■ **Aim of the exercise**
As soon as the line containing "در زمینه های صنعتی با نیازهای دقیق برای" appears in the material below, start returning lines exactly, and end with the line containing "Add to Inquiry".

■ **The input**
------------------------------

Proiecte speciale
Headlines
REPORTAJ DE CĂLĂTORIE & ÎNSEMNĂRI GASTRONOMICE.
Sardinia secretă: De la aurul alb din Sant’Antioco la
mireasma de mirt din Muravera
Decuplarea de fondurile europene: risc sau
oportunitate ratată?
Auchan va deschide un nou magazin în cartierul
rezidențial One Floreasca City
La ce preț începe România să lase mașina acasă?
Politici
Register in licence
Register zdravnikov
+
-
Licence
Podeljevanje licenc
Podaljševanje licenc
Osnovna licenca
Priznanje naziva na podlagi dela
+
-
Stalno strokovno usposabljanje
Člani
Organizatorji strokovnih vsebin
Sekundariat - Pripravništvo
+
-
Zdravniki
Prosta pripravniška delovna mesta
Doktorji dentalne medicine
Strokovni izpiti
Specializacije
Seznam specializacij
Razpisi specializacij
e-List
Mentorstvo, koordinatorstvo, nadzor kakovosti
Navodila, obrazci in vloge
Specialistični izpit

------------------------------

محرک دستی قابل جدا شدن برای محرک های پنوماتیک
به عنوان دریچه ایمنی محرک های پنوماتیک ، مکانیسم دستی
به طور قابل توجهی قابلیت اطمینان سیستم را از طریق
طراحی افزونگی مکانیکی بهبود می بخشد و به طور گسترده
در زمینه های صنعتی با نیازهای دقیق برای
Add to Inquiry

------------------------------

■ **Result below**
در زمینه های صنعتی با نیازهای دقیق برای
Add to Inquiry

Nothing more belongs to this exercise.